Trecento metri di terreno sono costati finora due processi ai titolari dell’azienda agricola Pecchenino di Dogliani, chiamati questa volta a
rispondere di frode in commercio davanti al tribunale di Cuneo.
Orlando Pecchenino, ex presidente del consorzio di tutela del Barolo e del Barbaresco fino al 2018, era a giudizio insieme al fratello Attilio perché accusato di aver violato il disciplinare di produzione vinificando nella storica cantina di famiglia a Dogliani anziché in quella di Monforte d’Alba, come aveva invece dichiarato. Lo stabilimento doglianese sorge a trecento metri di distanza dall’area di produzione del Barolo.
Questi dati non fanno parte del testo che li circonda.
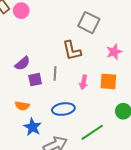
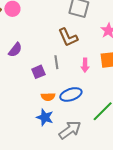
purple semicircle: (22, 63) -> (15, 50), moved
orange semicircle: (22, 106) -> (48, 97), moved

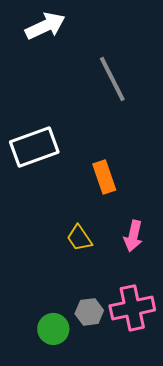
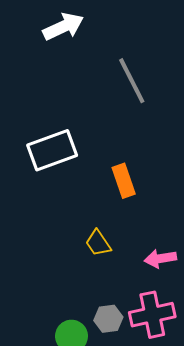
pink arrow: (133, 236) -> (160, 258), moved, turned 68

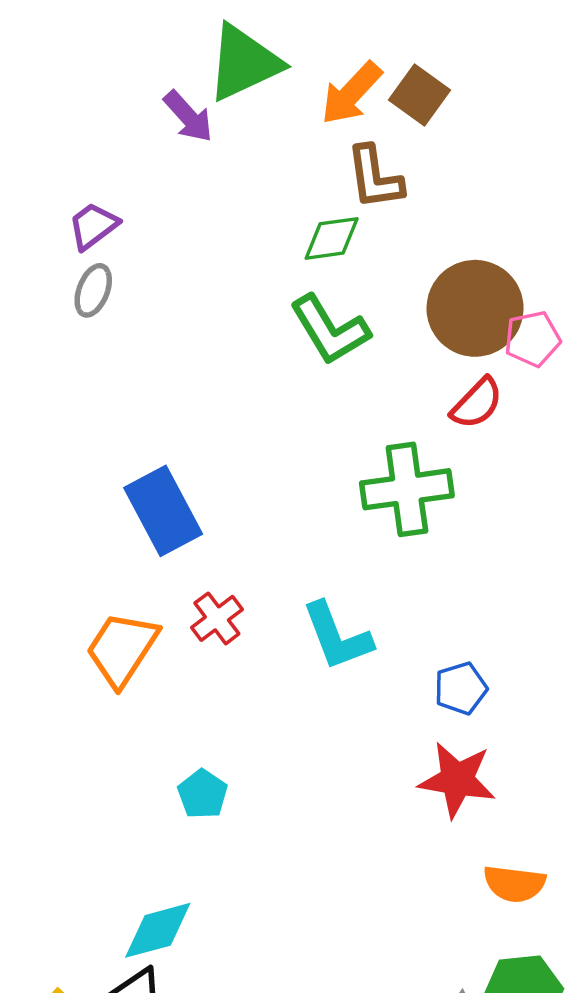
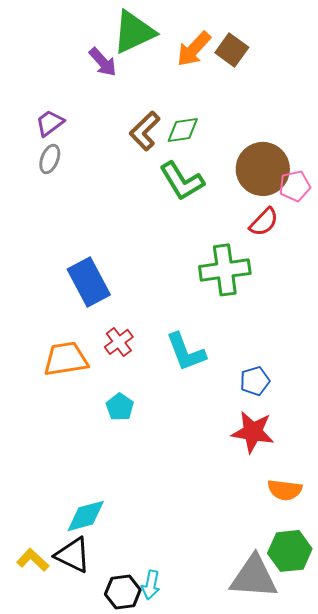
brown L-shape: (375, 177) -> (145, 131), moved, turned 54
orange trapezoid: (122, 649) -> (66, 359), turned 48
cyan pentagon: (203, 794) -> (120, 407), moved

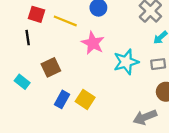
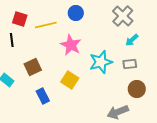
yellow line: (65, 21) -> (46, 25), turned -35
blue rectangle: (62, 99) -> (43, 96), turned -56
yellow square: (85, 99) -> (70, 80), moved

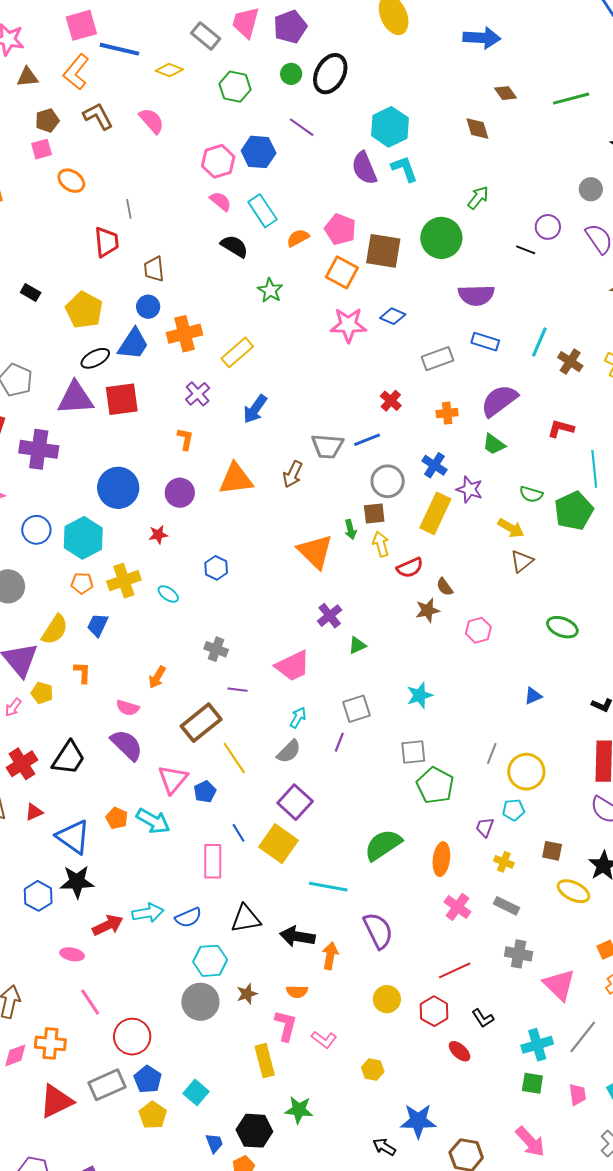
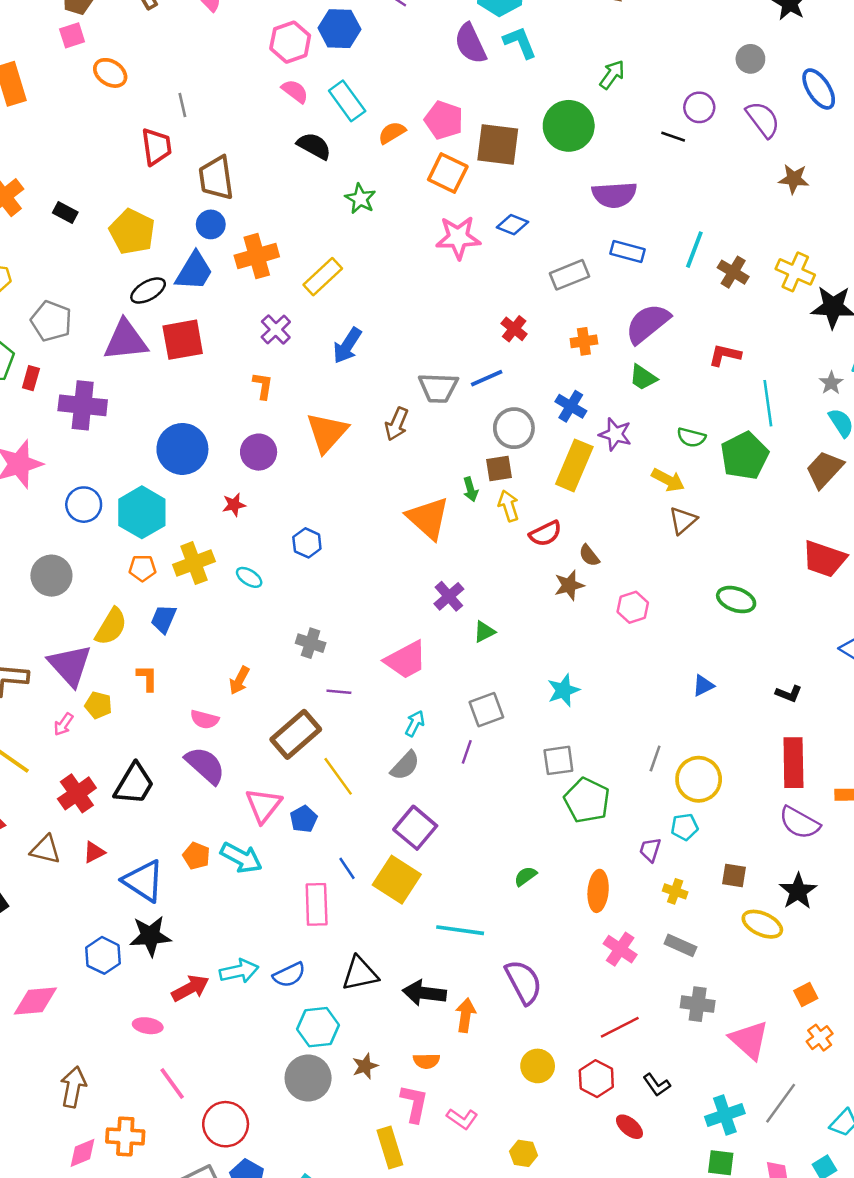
brown trapezoid: (154, 269) -> (216, 178), size x1.4
orange triangle: (236, 479) -> (327, 432), turned -39
green semicircle: (383, 845) -> (525, 876), size x0.5

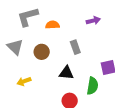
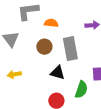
gray rectangle: (75, 47) -> (70, 49), size x1.6
brown circle: (42, 52) -> (44, 47), moved

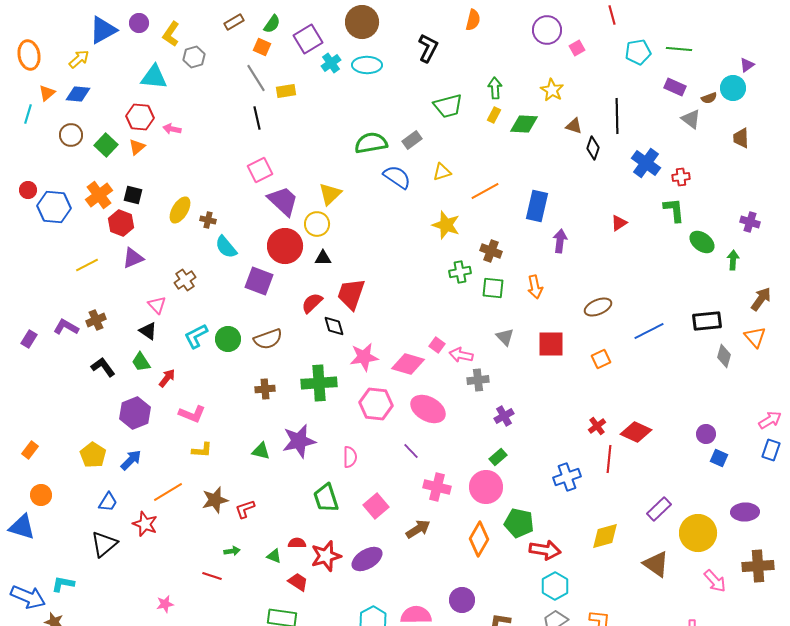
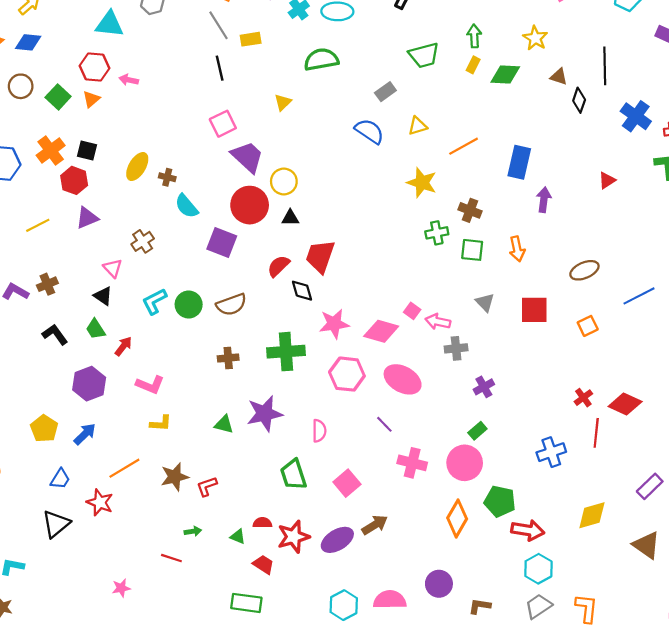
green semicircle: (371, 143) -> (321, 60), moved
yellow triangle: (330, 194) -> (283, 102), moved, size x0.7
brown arrow: (418, 529) -> (375, 525), moved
A norma di legge, quindi, lo stesso vino che entro quei confini può essere chiamato Barolo docg deve essere etichettato come Langhe Nebbiolo doc se ciò non avviene.
Il giudice Alice Di Maio ha ritenuto provata la violazione per quanto attiene alle annate comprese fra il 2007 e il 2012 e ha quindi condannato entrambi gli imputati a sei mesi di reclusione. Assoluzione perché il fatto non sussiste, invece, per quanto riguarda le annate 2005 e 2006. È stato disposto inoltre il dissequestro di tutte le bottiglie: quelle precedenti al 2007 potranno essere messe in commercio come Barolo, le altre dovranno essere rietichettate come Langhe Nebbiolo.
I Pecchenino erano già stati rinviati a giudizio ad Asti in seguito a un’inchiesta avviata nel 2016 dai Nas per tentata frode in commercio e falso. In quell’occasione il procedimento si era concluso con un patteggiamento davanti al gip, finalizzato ad ottenere un più rapido dissequestro delle annate. Per il secondo filone giudiziario a Cuneo gli imputati, assistiti dagli avvocati Fabrizio Mignano e Luisa Pesce, hanno scelto invece il processo con rito ordinario.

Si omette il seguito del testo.